Getting your portion sizes right, especially when it comes to fats and carbs, can be the difference between losing weight at a constant speed and putting it on.

It is important to understand that portioning our foods is really dependant on our goals. A body builder, who wants to get in supreme shape so that every bit of shredded muscle can be seen, will have to be a lot more accurate and precise about their methods than the average mum just trying to lose some weight and stay healthy. But equally our portion sizes have to change as our weight gets lower.

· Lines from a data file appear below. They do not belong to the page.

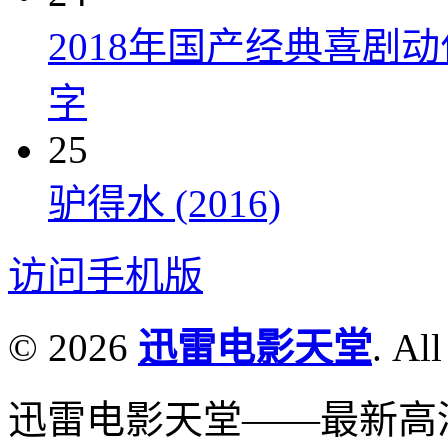
2018年国产经典喜剧
字
25
驴得水 (2016)
访问手机版
© 2026
迅雷电影天堂
. All
迅雷电影天堂——最新高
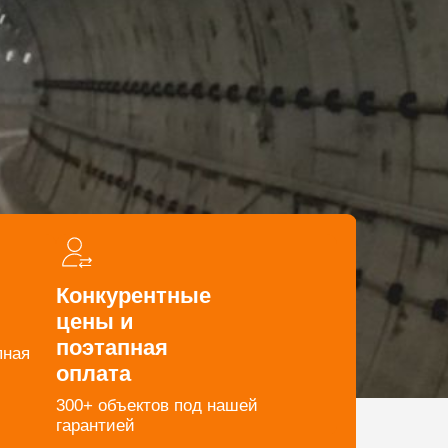
Конкурентные
цены и
поэтапная
пная
оплата
тром услуг и преимуществами работы с
300+ объектов под нашей
гарантией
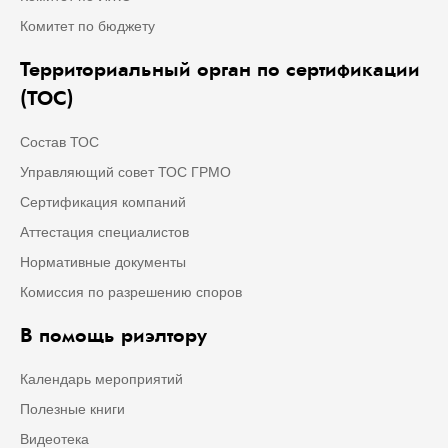
Комитет по бюджету
Территориальный орган по сертификации
(ТОС)
Состав ТОС
Управляющий совет ТОС ГРМО
Сертификация компаний
Аттестация специалистов
Нормативные документы
Комиссия по разрешению споров
В помощь риэлтору
Календарь мероприятий
Полезные книги
Видеотека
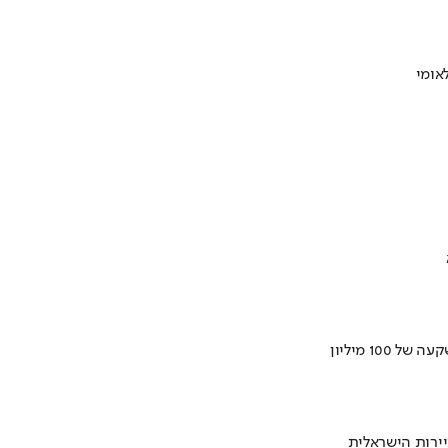
ירות הישראלית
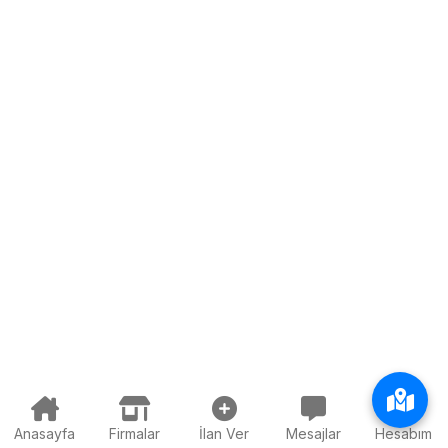
Anasayfa
Firmalar
İlan Ver
Mesajlar
Hesabım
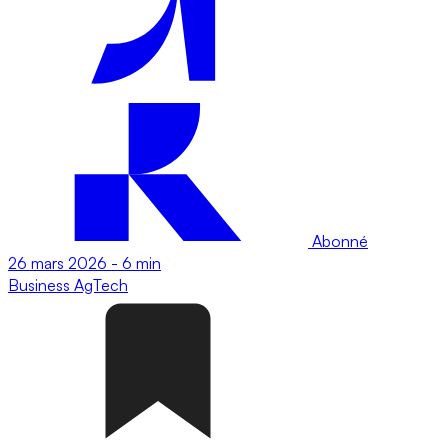
Abonné
26 mars 2026
-
6 min
Business
AgTech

This blog will go through a quick starter for 10, a simple way of portioning out your food without the need of scales and ensure you get near enough the right levels of macronutrients throughout the day.

Protein-

By now we know the importance of protein, but how much meat should we have? Well a good place to start is to compare it with the size of your palm. Ladies try and get at least one portion per meal whilst men might want two per meal

Veggies –

Having a plant based diet is massively important to ensure you get enough micronutrients in your diet. This time use the size of your fist to compare the amount of veg you have. Like the protein, women go for 1 portion
whilst men have 2.

Carbohydrates –

Base your carbohydrates around when you do exercise and you won’t go far wrong (generally after exercise to replenish stores). This time it’s approximately a cupped hand size and the gender split is exactly the same as protein and veggies.

Healthy Fats

A portion of healthy fats, such as nuts, seeds, oils and avocado, is essential to a good diet. Using your thumb you can portion out your healthy fats easy.